Hey, Bailout Snivelers: Hush. You Don't Need It.

By Michelle Singletary
Sunday, March 1, 2009

In his first address to a joint session of Congress, President Obama declared that he was going to "speak frankly and directly."

That's what I want to do as well. I want to speak frankly and directly to the many people who have written to me complaining that they aren't directly benefiting from the federal government's efforts to resuscitate our gasping economy.

The sniveling sentiments of these people come down to one question: "What about me?"

"How come only those who spend irresponsibly get bailed out?" a reader asked. "As a person who thinks before he spends, I have a lot to be frustrated about these days."

Another reader from Indiana wrote: "Frankly, I'm infuriated. I don't make a ton of money, but I live within my means. I purchased my home eight years ago and just paid my mortgage off this past November. It's extremely frustrating to see us bailing out people who made foolish decisions while many others meet the obligations they agreed to."

I'm a big proponent of personal responsibility. I preach it in this column, in my home, in the community, at my church and to anyone else who will stand still long enough.

We know that a lot -- although not all -- of the people in trouble in this economy made bad choices that ended up costing them their homes. A lot of people didn't save when times were good. A lot of people didn't do a lot of things they should have done that would have allowed them to better withstand this wretched downturn.

"We have lived through an era where, too often, short-term gains were prized over long-term prosperity," Obama said.

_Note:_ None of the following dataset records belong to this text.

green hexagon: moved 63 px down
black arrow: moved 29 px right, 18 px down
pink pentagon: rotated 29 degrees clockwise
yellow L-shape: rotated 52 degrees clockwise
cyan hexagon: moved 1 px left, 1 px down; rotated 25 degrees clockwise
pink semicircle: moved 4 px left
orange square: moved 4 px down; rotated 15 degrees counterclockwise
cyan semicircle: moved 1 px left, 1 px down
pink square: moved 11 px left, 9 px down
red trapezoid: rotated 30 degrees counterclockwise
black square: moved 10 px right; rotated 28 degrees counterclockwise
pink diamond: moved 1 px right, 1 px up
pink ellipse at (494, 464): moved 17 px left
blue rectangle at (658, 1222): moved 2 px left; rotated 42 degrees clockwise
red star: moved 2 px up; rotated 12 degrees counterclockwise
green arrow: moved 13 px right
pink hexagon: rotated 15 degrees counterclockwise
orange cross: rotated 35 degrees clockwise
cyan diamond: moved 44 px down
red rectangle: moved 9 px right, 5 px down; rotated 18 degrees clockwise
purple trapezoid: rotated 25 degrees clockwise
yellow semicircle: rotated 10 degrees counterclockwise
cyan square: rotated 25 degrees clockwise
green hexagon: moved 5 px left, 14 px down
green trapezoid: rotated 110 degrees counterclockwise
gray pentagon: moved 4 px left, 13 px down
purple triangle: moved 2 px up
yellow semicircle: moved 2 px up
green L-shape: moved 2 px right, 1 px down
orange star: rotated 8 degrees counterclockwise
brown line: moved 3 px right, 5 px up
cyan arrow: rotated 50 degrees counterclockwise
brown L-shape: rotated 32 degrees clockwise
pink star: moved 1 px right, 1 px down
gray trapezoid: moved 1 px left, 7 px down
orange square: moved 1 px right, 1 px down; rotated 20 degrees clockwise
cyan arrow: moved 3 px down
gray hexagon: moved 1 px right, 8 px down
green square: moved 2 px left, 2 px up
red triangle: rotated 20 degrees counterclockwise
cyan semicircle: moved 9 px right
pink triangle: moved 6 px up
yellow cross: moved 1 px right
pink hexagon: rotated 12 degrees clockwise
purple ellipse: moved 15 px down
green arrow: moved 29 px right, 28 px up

I understand that people who did the right thing are frustrated. They saved. They scrimped. They crunched the numbers and bought homes they could afford long term.

I understand their need to have someone pat them on the back.

So consider this your pat.

But I'm getting increasingly weary of people carping that they aren't getting a piece of the billions of dollars in debt the federal government is amassing to try to dam up this economic mudslide.